Re: How to scale MySQL Cluster to support PB storage
Posted by: Rick James
Date: January 16, 2009 12:03AM
PB = Petabyte = 10**15 bytes, right?
Give up on cluster. Plan on manually sharding. That is split the database on some key and spread the connections across multiple machines. You will need two layers of machines:
* client layer (apache?) talking to the users
* database layer
Ok, each shard could be a cluster. But ignoring that for the moment...
If you are going to have 1M+ _simultaneous_ connections you may need 1000 db machines, each with 1000 connections. You may need 10K front end machines. Then you are talking about a zillion TCP connections; this could stress the network.
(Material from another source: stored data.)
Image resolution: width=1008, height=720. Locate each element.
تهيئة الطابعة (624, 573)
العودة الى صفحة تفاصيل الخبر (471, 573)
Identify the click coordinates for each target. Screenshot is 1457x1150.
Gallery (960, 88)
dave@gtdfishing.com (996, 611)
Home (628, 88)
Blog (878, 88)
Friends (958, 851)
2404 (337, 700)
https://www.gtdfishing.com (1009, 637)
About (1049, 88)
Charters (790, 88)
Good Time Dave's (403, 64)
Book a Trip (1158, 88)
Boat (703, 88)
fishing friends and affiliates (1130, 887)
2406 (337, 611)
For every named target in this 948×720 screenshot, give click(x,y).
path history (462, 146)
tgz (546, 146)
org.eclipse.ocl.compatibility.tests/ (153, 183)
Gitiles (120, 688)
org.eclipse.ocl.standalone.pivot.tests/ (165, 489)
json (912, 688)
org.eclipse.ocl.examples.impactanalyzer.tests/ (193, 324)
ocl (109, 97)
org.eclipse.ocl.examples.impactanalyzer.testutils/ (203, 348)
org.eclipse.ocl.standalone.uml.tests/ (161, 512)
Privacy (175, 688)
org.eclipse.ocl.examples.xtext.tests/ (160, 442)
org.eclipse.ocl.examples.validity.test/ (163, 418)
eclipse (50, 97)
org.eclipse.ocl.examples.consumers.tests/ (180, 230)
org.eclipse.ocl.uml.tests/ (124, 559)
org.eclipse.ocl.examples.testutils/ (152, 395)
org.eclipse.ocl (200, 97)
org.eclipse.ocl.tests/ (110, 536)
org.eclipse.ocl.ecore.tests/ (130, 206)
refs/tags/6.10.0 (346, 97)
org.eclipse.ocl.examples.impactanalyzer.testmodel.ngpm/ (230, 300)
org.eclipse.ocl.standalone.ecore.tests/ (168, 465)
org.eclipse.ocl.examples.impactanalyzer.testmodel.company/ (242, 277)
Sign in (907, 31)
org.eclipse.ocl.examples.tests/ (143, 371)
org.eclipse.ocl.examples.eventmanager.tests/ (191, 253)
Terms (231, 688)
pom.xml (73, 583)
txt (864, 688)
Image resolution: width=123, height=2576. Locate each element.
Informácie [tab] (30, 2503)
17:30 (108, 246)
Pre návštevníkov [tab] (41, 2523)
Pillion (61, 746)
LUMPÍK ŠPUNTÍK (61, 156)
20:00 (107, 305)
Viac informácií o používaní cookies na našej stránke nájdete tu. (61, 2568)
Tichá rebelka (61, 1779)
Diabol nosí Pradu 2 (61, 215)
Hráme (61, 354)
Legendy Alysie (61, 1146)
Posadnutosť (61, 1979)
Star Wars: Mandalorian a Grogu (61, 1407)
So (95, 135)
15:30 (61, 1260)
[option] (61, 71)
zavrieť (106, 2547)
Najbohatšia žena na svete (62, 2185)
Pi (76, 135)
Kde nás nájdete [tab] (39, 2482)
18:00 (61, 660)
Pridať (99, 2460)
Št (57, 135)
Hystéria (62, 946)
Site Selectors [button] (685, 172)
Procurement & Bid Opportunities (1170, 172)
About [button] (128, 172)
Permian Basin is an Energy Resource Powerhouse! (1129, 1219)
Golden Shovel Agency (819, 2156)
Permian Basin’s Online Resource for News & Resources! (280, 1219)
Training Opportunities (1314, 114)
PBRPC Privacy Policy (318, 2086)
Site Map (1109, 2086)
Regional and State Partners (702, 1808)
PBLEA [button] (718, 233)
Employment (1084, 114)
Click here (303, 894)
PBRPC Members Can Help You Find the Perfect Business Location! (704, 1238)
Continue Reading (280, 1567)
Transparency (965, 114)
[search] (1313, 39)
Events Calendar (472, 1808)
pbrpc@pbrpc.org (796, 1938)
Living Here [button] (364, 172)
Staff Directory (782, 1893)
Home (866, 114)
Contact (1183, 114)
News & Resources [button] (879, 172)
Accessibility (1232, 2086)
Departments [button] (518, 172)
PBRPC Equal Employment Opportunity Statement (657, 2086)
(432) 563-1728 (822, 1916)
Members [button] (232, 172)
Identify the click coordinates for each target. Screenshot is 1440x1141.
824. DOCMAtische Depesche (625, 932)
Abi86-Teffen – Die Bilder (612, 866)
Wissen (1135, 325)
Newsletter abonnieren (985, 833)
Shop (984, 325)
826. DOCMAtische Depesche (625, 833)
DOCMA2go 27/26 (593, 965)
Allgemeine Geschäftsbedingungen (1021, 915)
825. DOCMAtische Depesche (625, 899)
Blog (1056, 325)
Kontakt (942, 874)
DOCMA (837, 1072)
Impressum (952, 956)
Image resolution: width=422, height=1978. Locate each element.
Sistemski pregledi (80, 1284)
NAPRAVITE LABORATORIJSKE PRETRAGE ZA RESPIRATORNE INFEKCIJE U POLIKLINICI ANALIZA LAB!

If you are talking about only hundreds of simultaneous connections, then a few dozen front ends plus a few thousand db machines should work.
Now you are talking about lots of things that can fail. So, you need failover procedures. One way is to have dual-master setups for each shard. This way if (or rather, when) a master fails, you can move to the other master for that piece.
How fast is the data coming in?
BTW, there is an astronomy group working on a 15PB database, but they plan on designing and building it out over a 10-year period. (Each photo is a few GB.) How soon do you need yours up?
Is this standard "data warehousing"? That is, "fact" table, plus normalization tables hanging off it.
Have you designed you summary tables? To do a table scan of 1PB (if you could put it on one machine) would take years.
In sharding, you need to plan for migrating data. This gets tricky, especially if you don't want any down time.
Compress the data wherever possible!
Give me more details, I'll give you more advice.